Speaking at Netflix event in Latin America earlier this week, Hastings compared broadcast television to the horse and cart and said it will simply be a ‘casualty of evolution‘.
“It’s kind of like the horse, you know, the horse was good until we had the car,” he said.
“The age of broadcast TV will probably last until 2030.”
According to Digital Trends, this is not the first time Hastings has called an end date for broad cast TV, reporting that he has been “spreading the gospel of broadcast TV’s demise for years”.
Netflix last week announced it will launch in Australia and New Zealand in March, 2015.
However, tens of thousands of Australians have already accessed the US service through virtual private networks (VPN’s) to watch Netflix Original shows like Orange Is the New Black and House of Cards.
While there is no details on subscription prices to the new service, Australia is undergoing a television revolution in part thanks to Netflix’s imminent arrival on local shores.

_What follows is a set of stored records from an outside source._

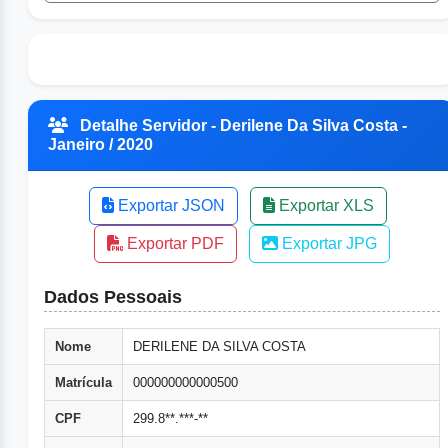
Detalhe Servidor - Derilene Da Silva Costa -
Janeiro / 2020
Exportar JSON
Exportar XLS
Exportar PDF
Exportar JPG
Dados Pessoais
Nome
DERILENE DA SILVA COSTA
Matrícula
000000000000500
CPF
299.8**.***-**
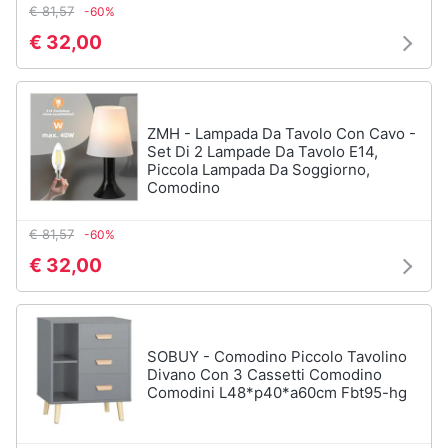
€ 81,57
-60%
€ 32,00
ZMH - Lampada Da Tavolo Con Cavo -
Set Di 2 Lampade Da Tavolo E14,
Piccola Lampada Da Soggiorno,
Comodino
€ 81,57
-60%
€ 32,00
SOBUY - Comodino Piccolo Tavolino
Divano Con 3 Cassetti Comodino
Comodini L48*p40*a60cm Fbt95-hg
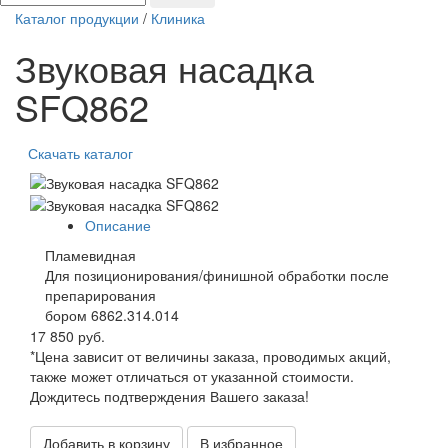
Каталог продукции
/
Клиника
Звуковая насадка
SFQ862
Скачать каталог
Описание
Пламевидная
Для позиционирования/финишной обработки после
препарирования
бором 6862.314.014
17 850 руб.
*Цена зависит от величины заказа, проводимых акций,
также может отличаться от указанной стоимости.
Дождитесь подтверждения Вашего заказа!
Добавить в корзину
В избранное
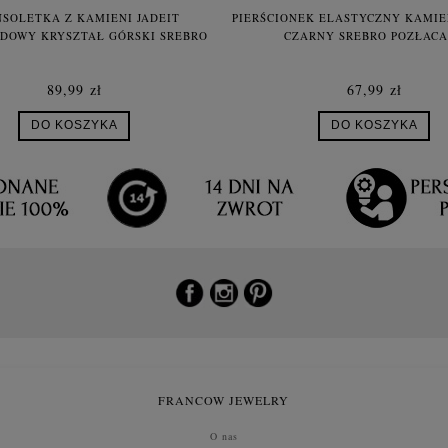
SOLETKA Z KAMIENI JADEIT
PIERŚCIONEK ELASTYCZNY KAMIE
DOWY KRYSZTAŁ GÓRSKI SREBRO
CZARNY SREBRO POZŁAC
89,99 zł
67,99 zł
DO KOSZYKA
DO KOSZYKA
FRANCOW JEWELRY
O nas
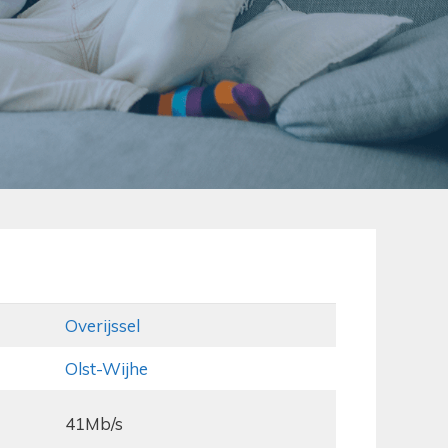
Overijssel
Olst-Wijhe
41Mb/s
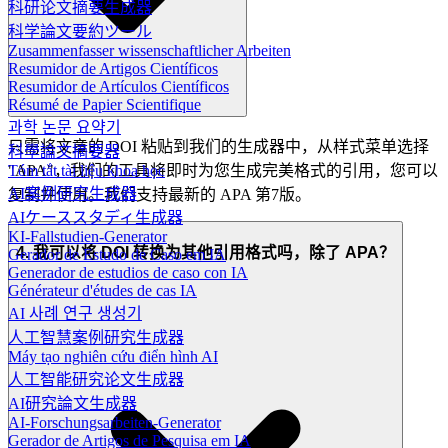
科研论文摘要生成器
科学論文要約ツール
Zusammenfasser wissenschaftlicher Arbeiten
Resumidor de Artigos Científicos
Resumidor de Artículos Científicos
Résumé de Papier Scientifique
과학 논문 요약기
只需将文章的 DOI 粘贴到我们的生成器中，从样式菜单选择
科學論文摘要器
Tóm tắt tài liệu khoa học
"APA"，我们的工具将即时为您生成完美格式的引用，您可以
AI案例研究生成器
复制并使用。我们支持最新的 APA 第7版。
AIケーススタディ生成器
KI-Fallstudien-Generator
4. 我可以将 DOI 转换为其他引用格式吗，除了 APA？
Gerador de Estudo de Caso em IA
Generador de estudios de caso con IA
Générateur d'études de cas IA
AI 사례 연구 생성기
人工智慧案例研究生成器
Máy tạo nghiên cứu điển hình AI
人工智能研究论文生成器
AI研究論文生成器
AI-Forschungsarbeiten-Generator
Gerador de Artigos de Pesquisa em IA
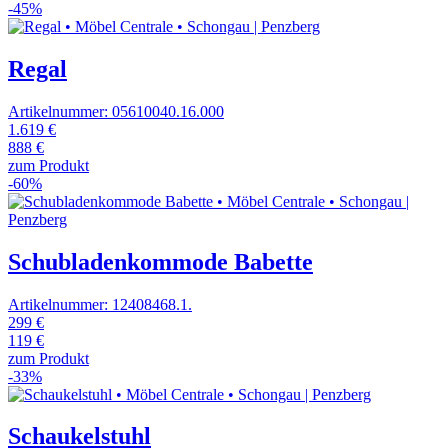
-45%
Regal
Artikelnummer: 05610040.16.000
1.619 €
888 €
zum Produkt
-60%
Schubladenkommode Babette
Artikelnummer: 12408468.1.
299 €
119 €
zum Produkt
-33%
Schaukelstuhl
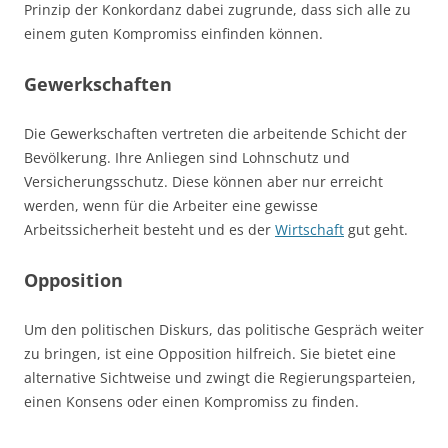
Prinzip der Konkordanz dabei zugrunde, dass sich alle zu
einem guten Kompromiss einfinden können.
Gewerkschaften
Die Gewerkschaften vertreten die arbeitende Schicht der
Bevölkerung. Ihre Anliegen sind Lohnschutz und
Versicherungsschutz. Diese können aber nur erreicht
werden, wenn für die Arbeiter eine gewisse
Arbeitssicherheit besteht und es der
Wirtschaft
gut geht.
Opposition
Um den politischen Diskurs, das politische Gespräch weiter
zu bringen, ist eine Opposition hilfreich. Sie bietet eine
alternative Sichtweise und zwingt die Regierungsparteien,
einen Konsens oder einen Kompromiss zu finden.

Every player in the Australian market, from Foxtel and Seven, to Fairfax and Nine, and Ezyflix and Quickflix, have announced changes to their services in the past months.
A Foxtel spokesman last week said the subscription pay-TV company welcomed Netflix’s arrival.
“Foxtel welcomes competition, we believe in offering consumers choice,” a Foxtel spokesperson said.
“The Subscription Video on Demand (SVOD) market is in its infancy and the entry of new players will help grow awareness of the category.
“Foxtel is confident that it has the best possible content, delivered by world leading technology and that it can meet the needs of consumers, whether they want the full Foxtel experience or the simplicity and convenience delivered as SVOD through Presto.”